Hey Leaders!
As I write this, I’m sitting at my dining room table staring at a half-eaten breakfast and drinking the dregs of my coffee. I can’t use my office upstairs because I sprained my ankle three weeks ago after missing a step on our staircase while yelling at my husband about my recent “just in case” unemployment research. I’m praying that my dogs stay quiet, that my husband doesn’t wander into my Teams meeting background without a shirt on, and that I can pay attention long enough to make sure that I get the information I need without missing any deadlines.
We don’t have children. We’re lucky to have two well-paying jobs (for now). I’ve got a separate work space (barring sprained ankles and advice to not use stairs for a while) and I can work remotely easily. And I am drowning.
We’re all drowning. We’re afraid and we’re frustrated and our normal routines have been disrupted, and that doesn’t even touch on those who are sick, who have lost loved ones, or who are fighting on the front lines of this invisible enemy without proper protection.
If I could say one thing to leadership everywhere, it would be this: you have to acknowledge what is going on in the world. You cannot proceed as if things are normal. Nothing is normal.
Your employees will not speak up about this right now because we’re all scared of losing our jobs. There’s going to be an entire generation of people ready to sacrifice their mental and emotional well being to remain employed. We graduated in the Great Recession after promises of good jobs even with our college loans. We were told that if our SAT scores were high enough, that if we worked hard enough, that if we gave everything we had, that we could attain the American dream too. And now we’re throwing ourselves fully into our work because we’re terrified to lose the ground we’ve fought so hard to win. We’re going to flame out in this race of productivity.
(And none of that even touches on the privilege inherent in that experience. If we’re struggling with white collar jobs and middle class lives, what happens to everyone else? If this experience is on the better end of the spectrum, what does that say about us? We are lucky and part of that luck brings guilt that I’m not sure we know how to measure right now. Structural inequality is real and I worry about what ground is being lost right now. How does someone like me, safe for now, help? But that’s for another day and another blog.)

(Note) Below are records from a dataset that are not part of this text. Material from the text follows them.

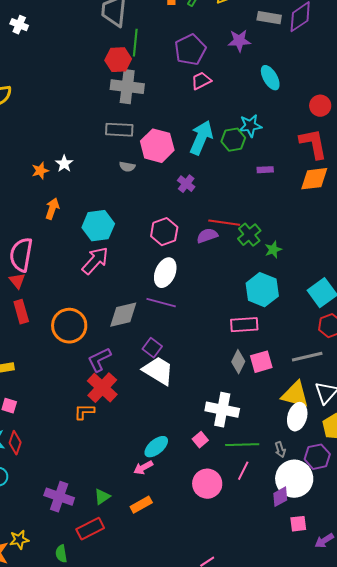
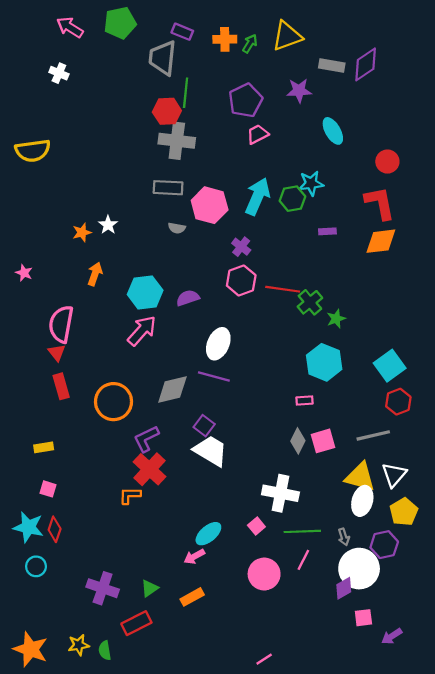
pink hexagon: (164, 232) -> (241, 280), moved
purple semicircle: (207, 236) -> (188, 298), moved
pink rectangle: (244, 325) -> (304, 401), size x0.6
yellow star: (19, 540) -> (79, 645), moved

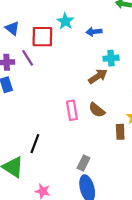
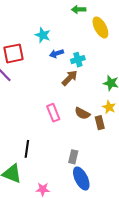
cyan star: (65, 21) -> (43, 35), moved
blue arrow: (94, 32) -> (57, 53), moved
brown semicircle: (97, 110) -> (82, 113), moved

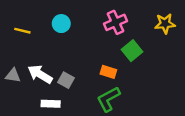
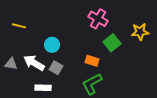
pink cross: (115, 22) -> (98, 19), turned -36
cyan circle: (61, 24) -> (52, 45), moved
yellow star: (165, 24) -> (140, 32), moved

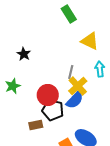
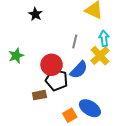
black star: (24, 54) -> (35, 14), moved
yellow cross: (78, 86) -> (100, 56), moved

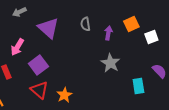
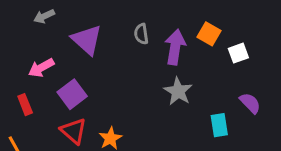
orange square: (131, 24) -> (209, 34), turned -35
purple arrow: (108, 33) -> (175, 47), size x1.6
pink arrow: (17, 47) -> (41, 68), turned 30

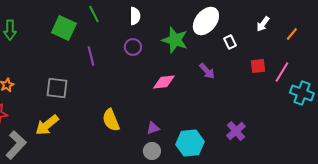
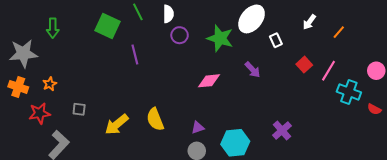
white semicircle: (135, 16) -> (168, 14), moved
purple circle: (133, 47) -> (180, 35), moved
red square: (258, 66) -> (304, 65), turned -35
gray square: (57, 88) -> (79, 109), moved, size x0.6
yellow arrow: (47, 125) -> (117, 124), moved

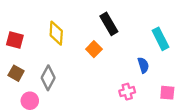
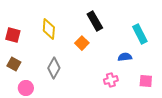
blue semicircle: (143, 65) -> (125, 57), turned -80
gray diamond: (48, 78) -> (54, 68), moved

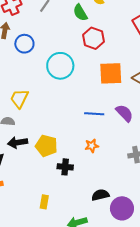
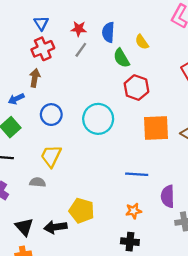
blue circle: (24, 44) -> (51, 115), moved
purple semicircle: (124, 113) -> (168, 196), moved, turned -138
black arrow: (18, 143) -> (55, 227), moved
black cross: (65, 167) -> (130, 242), moved

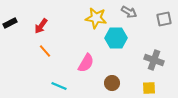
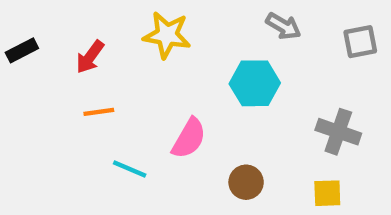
yellow star: (96, 18) -> (167, 35), moved
orange line: (45, 51) -> (99, 112), turned -56
cyan line: (59, 86) -> (130, 169), moved

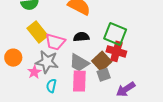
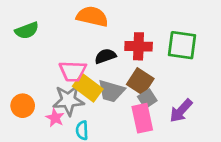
yellow rectangle: (38, 32) -> (88, 88), moved
green square: (115, 34) -> (182, 45), moved
red cross: (116, 51) -> (139, 46), moved
pink rectangle: (79, 81) -> (142, 118), moved

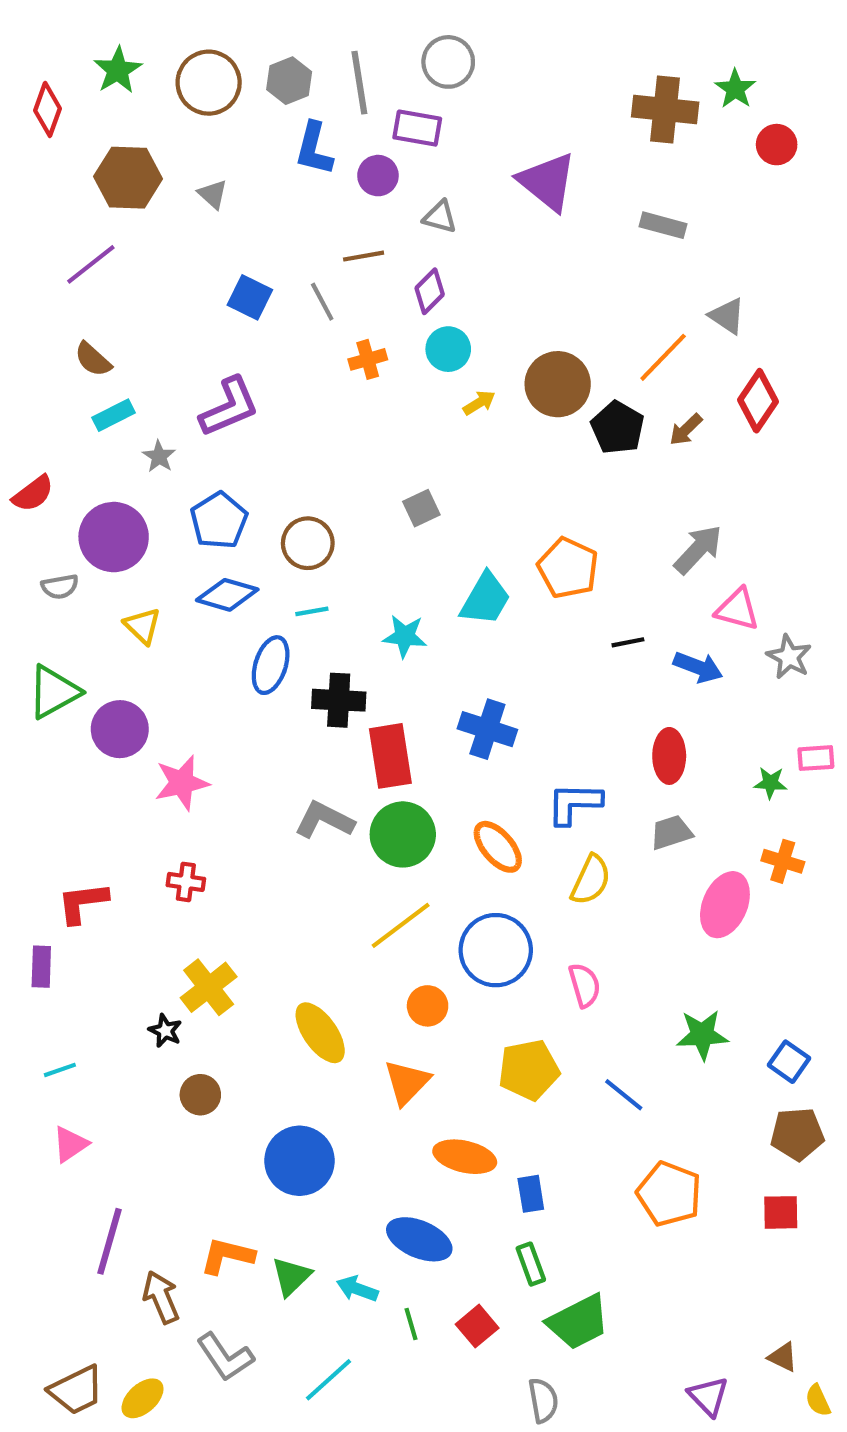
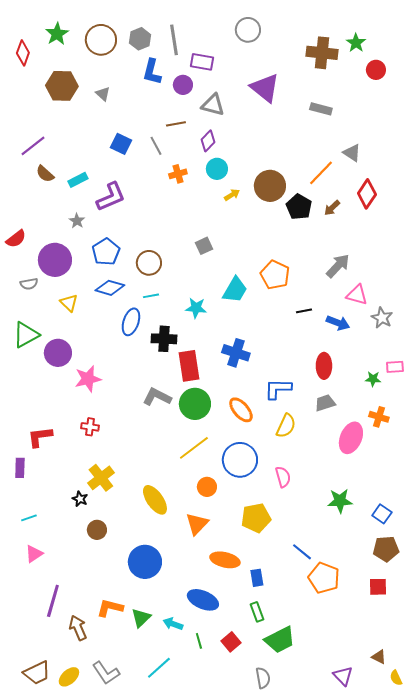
gray circle: (448, 62) -> (248, 30), moved
gray triangle: (440, 217) -> (213, 105), size x1.4
purple line: (91, 264) -> (33, 146), moved
cyan rectangle: (114, 415) -> (78, 180), moved
blue line: (624, 1095) -> (302, 552), moved
gray L-shape: (225, 1357) -> (106, 673), moved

So you have to acknowledge what’s going on. Go beyond business as usual and ask about our families. Give us the emotional energy to see that you care. That we’re just not labor or a resource. Take time in our 1x1s to ask us how we’re feeling, how we’re doing, how we’re coping. Because the dirty secret is that if you treat us like people, you’ll get better work from us. It will be sustainable, healthy, productive levels of work instead of a mad race toward burnout.
None of this is a new perspective. I’ve been advocating for human leadership for a while now. It lingers in the background of my 1x1s with my team and stays on the tip of my tongue during every meeting I have. We are human. And our best, brightest, most brilliant ideas come from being nurtured and mentored like the complicated people that we are.